Endothelial dysfunction and prognosis

Although many studies have proven that acute and chronic HF patients have different degrees of endothelial dysfunction, maybe due to different pathophysiological etiology, most researchers have measured FMD in patients with chronic HF. Their aim was to investigate any significant correlation between FMD and patients’ prognosis. Shechter et al.[19] found that FMD predicted mortality risk in patients with chronic end stage ischaemic HF patients. Endothelial dysfunction in chronic HF – assessed by FMD – is associated with an increased mortality risk in subjects of both ischaemic and nonischaemic origin. Moreover, it has been found that FMD represents an independent predictor of cardiac death and hospitalization in HF patients.[20-22] On the other hand, Paine et al.[23] did not associate FMD with clinical outcomes in HF patients.

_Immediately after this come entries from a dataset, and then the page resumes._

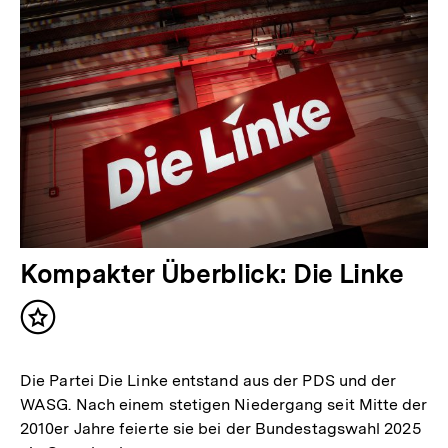
Kompakter Überblick: Die Linke
Inhalt
merken
Die Partei Die Linke entstand aus der PDS und der
WASG. Nach einem stetigen Niedergang seit Mitte der
2010er Jahre feierte sie bei der Bundestagswahl 2025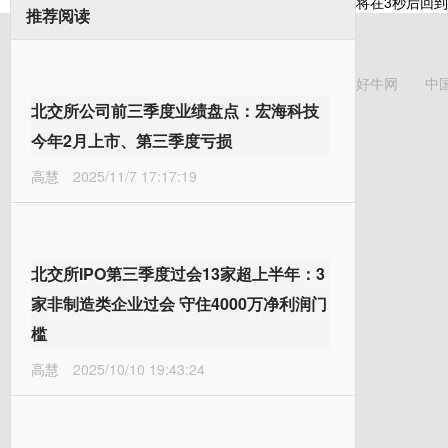
将在
3
秒后回到
推荐阅读
好牛网
中
北交所公司前三季度业绩盘点：宏海科技
今年2月上市、第三季度亏损
高慧
2025/11/7 17:17:19
北交所IPO第三季度过会13家超上半年：3
家非制造类企业过会 守住4000万净利润门
槛
高慧
2025/10/10 19:43:24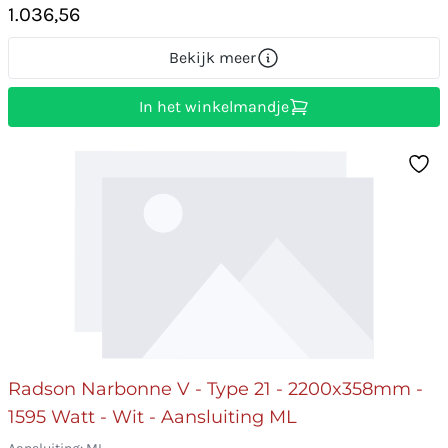
1.036,56
Bekijk meer
In het winkelmandje
Radson Narbonne V - Type 21 - 2200x358mm -
1595 Watt - Wit - Aansluiting ML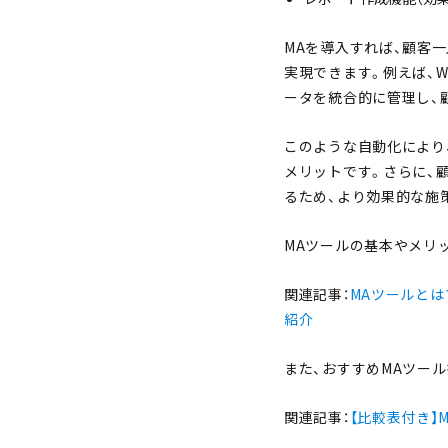
MAを導入すれば、顧客
実現できます。例えば、
ータを統合的に管理し、
このような自動化により
メリットです。さらに、
るため、より効果的な施
MAツールの基本やメリ
関連記事：
MAツールと
紹介
また、おすすめMAツー
関連記事：
【比較表付き】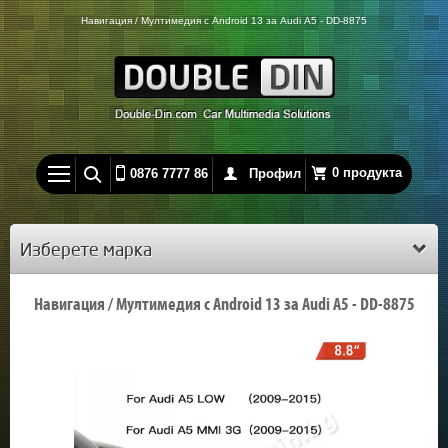
Навигация / Мултимедия с Android 13 за Audi А5 - DD-8875
0 продукта
0876 7777 86
Профил
Изберете марка
Навигация / Мултимедия с Android 13 за Audi А5 - DD-8875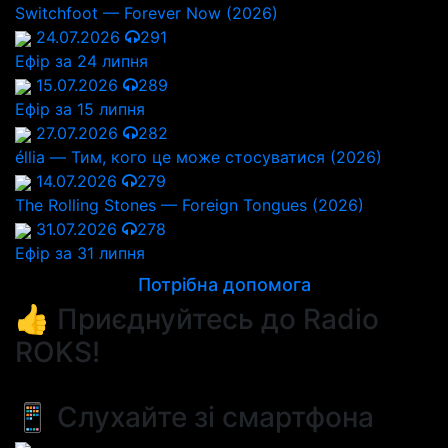
Switchfoot — Forever Now (2026)
24.07.2026
291
Ефір за 24 липня
15.07.2026
289
Ефір за 15 липня
27.07.2026
282
éllia — Тим, кого це може стосуватися (2026)
14.07.2026
279
The Rolling Stones — Foreign Tongues (2026)
31.07.2026
278
Ефір за 31 липня
Потрібна допомога
👍 Приєднуйтесь до Radio
ROKS!
📱 Слухайте зі смартфона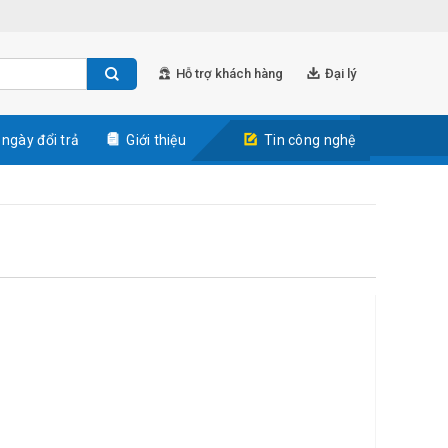
Hỗ trợ khách hàng
Đại lý
 ngày đổi trả
Giới thiệu
Tin công nghệ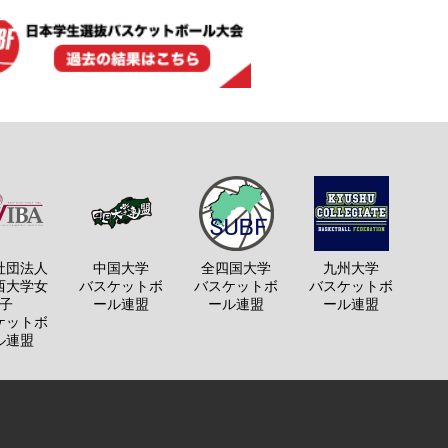
社団法人
中国大学
全四国大学
九州大学
西大学女
バスケットボ
バスケットボ
バスケットボ
子
ール連盟
ール連盟
ール連盟
ケットボ
ル連盟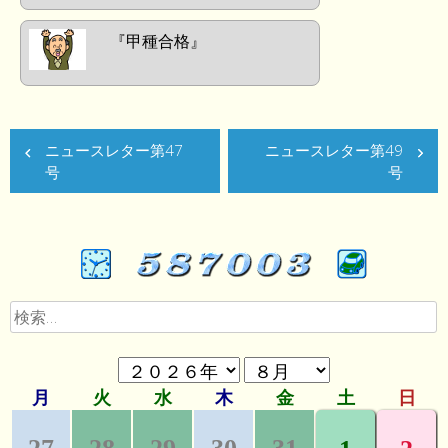
『甲種合格』
ニュースレター第47
ニュースレター第49
号
号
検
索: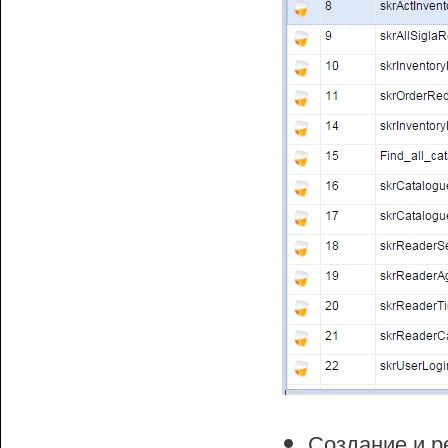
Создание и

Alterations in endothelial function after medical intervention

There is a number of pharmacological agents that have been used in order to examine the possibility that they play a role in alteration of endothelial function, which is estimated by flow-mediated dilation of the brachial artery. It was proved that rosuvastatin improves endothelial function in patients with congestive HF.[24] Angiotensin-converting enzyme and phosphodiesterase type 5 were found to acutely improve FMD in chronic HF patients, and their combination showed additive benefits in FMD as well.[25] Freimark et al.[26] compared short-term intermittent intravenous low-dose dobutamine therapy in patients with severe chronic HF and ischaemic cardiomyopathy NYHA IV to control subjects and found that it significantly improved vascular endothelial function. Beneficial effects on endothelial function were recorded with levosimendan in advanced HF.[27] Last but not least, allopurinol was studied and showed improvement in endothelial function of HF patients, but researchers did not use flow-mediated dilation method but the standard forearm venous occlusion plethysmography.[28] Balmain et al.[29] studied the effect of folic acid supplementation on endothelial function (measured by FMD) in HF patients versus healthy controls and found that FMD improved by 2.1 ± 1.3% in HF patients (P < 0.01), but no change was observed in healthy population postintervention (P = 0.20).[29]

Conclusion – Discussion

It is already known that endothelial function is an important factor in the pathogenesis of atherosclerosis, hypertension and HF. FMD of the brachial artery as a depiction of the endothelial function, apart from its acceptable limitations, is an easy, reproducible, repeatable and noninvasive method for the assessment of endothelial function. Studies on HF have revealed a diminished FMD in HF patients, although the type of HF that is most affected is not yet determined. We have to note that, in some studies, FMD managed to correlate with prognosis in patients with chronic HF, but there is a lack of evidence in patients with acute HF syndromes. FMD is used in some interventional studies and has proven beneficial actions of some drugs on the endothelial function of HF patients. In conclusion, more studies have to be designed in order to investigate FMD’s real role as an indicator of endothelial function, especially in groups hospitalized for acute HF.